(Extracted records)
**********

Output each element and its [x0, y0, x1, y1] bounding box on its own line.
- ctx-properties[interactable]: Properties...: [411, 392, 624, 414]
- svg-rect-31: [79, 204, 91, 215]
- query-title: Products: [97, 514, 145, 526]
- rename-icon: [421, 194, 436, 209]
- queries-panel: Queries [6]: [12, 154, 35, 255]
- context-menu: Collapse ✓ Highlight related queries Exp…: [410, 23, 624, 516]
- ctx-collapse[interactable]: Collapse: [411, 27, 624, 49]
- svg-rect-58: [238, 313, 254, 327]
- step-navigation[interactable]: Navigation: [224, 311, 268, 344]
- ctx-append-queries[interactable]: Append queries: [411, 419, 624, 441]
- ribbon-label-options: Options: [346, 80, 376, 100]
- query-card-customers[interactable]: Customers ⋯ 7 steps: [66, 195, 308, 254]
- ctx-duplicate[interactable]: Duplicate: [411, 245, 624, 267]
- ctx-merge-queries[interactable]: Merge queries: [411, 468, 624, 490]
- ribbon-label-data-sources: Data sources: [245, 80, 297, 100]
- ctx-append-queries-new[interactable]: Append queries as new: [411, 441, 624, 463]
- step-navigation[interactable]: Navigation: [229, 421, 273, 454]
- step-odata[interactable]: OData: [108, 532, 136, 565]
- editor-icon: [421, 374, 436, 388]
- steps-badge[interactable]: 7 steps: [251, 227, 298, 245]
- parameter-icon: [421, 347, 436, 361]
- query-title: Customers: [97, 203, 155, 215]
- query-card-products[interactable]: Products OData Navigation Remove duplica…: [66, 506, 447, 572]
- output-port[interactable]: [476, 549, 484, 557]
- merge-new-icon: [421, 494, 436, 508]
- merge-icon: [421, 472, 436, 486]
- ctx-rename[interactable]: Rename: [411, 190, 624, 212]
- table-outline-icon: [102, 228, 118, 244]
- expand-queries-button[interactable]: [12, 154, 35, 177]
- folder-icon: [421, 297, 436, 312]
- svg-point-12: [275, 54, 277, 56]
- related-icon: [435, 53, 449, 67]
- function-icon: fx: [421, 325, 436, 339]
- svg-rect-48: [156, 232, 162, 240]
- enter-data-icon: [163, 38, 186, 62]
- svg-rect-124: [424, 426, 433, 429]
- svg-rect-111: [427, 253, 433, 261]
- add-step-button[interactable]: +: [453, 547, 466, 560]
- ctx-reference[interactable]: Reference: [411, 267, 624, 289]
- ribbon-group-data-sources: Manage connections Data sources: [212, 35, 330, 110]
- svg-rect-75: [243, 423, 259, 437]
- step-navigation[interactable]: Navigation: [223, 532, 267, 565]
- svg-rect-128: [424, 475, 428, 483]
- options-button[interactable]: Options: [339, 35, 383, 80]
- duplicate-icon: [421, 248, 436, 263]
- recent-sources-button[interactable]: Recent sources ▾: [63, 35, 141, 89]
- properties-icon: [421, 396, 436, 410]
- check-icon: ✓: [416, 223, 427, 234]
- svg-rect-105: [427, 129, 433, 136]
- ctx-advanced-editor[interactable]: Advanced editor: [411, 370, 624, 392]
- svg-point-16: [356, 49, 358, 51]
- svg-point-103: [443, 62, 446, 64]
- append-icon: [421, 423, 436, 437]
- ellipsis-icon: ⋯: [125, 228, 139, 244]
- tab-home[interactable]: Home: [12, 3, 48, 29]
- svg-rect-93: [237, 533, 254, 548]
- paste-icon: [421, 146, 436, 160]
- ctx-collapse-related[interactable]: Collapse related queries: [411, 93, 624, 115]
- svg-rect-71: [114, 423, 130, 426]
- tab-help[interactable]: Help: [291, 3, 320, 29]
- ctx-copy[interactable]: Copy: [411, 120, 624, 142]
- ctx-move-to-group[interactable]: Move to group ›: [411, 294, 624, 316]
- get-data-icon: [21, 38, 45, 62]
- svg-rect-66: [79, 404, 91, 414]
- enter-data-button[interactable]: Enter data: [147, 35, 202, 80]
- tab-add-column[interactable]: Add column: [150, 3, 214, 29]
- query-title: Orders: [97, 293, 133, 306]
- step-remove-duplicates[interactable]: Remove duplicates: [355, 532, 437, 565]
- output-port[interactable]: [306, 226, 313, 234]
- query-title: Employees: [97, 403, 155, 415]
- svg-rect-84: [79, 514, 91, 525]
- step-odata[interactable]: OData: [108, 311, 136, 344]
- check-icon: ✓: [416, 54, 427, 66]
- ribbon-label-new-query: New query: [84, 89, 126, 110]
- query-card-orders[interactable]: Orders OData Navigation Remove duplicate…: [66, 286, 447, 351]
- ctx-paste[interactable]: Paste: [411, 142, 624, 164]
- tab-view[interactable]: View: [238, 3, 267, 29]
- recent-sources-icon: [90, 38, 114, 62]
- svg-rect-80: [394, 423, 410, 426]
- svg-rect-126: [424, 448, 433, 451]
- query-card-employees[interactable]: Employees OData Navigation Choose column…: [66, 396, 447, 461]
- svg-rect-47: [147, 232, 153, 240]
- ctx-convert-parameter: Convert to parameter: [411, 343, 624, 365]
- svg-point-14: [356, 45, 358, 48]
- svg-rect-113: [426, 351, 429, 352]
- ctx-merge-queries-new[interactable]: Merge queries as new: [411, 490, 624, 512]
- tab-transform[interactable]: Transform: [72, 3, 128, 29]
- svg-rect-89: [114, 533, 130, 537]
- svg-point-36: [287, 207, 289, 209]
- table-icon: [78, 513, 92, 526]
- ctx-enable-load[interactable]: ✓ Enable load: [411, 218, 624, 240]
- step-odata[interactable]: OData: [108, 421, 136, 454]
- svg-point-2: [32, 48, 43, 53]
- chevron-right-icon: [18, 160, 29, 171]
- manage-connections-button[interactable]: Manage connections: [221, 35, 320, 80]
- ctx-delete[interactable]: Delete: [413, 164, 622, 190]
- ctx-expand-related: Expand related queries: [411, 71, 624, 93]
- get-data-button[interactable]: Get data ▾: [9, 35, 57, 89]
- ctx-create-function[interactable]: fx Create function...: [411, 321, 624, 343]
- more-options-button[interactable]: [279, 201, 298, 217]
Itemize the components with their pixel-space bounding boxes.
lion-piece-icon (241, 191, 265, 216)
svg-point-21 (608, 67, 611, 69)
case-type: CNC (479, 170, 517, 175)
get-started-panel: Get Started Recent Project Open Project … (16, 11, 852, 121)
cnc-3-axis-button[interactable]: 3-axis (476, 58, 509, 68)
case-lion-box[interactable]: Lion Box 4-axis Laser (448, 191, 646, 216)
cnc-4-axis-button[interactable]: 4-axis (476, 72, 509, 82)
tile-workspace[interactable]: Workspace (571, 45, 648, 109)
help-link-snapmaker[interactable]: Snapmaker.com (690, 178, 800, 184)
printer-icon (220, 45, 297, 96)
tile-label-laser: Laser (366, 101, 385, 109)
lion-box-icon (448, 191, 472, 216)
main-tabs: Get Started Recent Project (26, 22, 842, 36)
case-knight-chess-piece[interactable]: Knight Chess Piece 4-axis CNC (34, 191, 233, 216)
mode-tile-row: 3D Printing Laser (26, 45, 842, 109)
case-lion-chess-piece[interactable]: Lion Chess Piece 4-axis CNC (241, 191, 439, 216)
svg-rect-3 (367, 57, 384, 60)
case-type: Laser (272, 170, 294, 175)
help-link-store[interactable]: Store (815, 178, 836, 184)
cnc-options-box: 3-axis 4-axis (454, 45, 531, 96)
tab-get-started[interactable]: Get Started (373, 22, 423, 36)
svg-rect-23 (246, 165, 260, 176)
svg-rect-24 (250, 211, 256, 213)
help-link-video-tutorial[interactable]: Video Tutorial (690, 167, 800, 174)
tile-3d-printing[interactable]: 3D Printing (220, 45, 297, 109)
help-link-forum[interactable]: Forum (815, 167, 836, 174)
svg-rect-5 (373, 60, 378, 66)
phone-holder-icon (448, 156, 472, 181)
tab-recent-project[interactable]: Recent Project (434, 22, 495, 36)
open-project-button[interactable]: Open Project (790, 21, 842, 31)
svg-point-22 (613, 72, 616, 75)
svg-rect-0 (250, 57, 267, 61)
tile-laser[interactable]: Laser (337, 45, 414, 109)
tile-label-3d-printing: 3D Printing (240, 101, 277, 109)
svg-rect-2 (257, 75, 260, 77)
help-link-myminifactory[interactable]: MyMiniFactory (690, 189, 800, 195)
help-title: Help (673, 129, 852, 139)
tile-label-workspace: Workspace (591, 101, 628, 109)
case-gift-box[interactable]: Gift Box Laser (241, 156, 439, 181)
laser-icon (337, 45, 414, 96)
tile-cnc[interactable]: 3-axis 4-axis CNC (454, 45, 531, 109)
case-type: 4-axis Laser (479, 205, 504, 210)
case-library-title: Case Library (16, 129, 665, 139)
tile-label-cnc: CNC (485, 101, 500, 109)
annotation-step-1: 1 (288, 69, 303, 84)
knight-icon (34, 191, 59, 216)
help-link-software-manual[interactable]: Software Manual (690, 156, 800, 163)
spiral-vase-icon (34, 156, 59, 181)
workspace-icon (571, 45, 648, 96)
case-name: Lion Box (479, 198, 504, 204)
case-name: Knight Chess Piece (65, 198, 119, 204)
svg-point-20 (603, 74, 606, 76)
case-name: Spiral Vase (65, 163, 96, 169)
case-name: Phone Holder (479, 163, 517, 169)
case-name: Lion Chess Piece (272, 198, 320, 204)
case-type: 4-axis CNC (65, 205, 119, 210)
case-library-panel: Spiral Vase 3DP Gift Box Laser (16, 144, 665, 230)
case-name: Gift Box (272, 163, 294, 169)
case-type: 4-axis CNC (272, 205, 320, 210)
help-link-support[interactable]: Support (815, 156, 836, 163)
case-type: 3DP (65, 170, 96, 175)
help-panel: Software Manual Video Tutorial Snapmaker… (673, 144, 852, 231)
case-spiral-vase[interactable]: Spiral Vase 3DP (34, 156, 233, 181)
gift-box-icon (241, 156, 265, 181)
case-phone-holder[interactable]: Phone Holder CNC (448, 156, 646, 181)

**********

ASSIGNMENT: Every line above that holds the word "Software" needs to be copied.

SOLUTION FOR THIS EXERCISE:
help-link-software-manual[interactable]: Software Manual (690, 156, 800, 163)
help-panel: Software Manual Video Tutorial Snapmaker… (673, 144, 852, 231)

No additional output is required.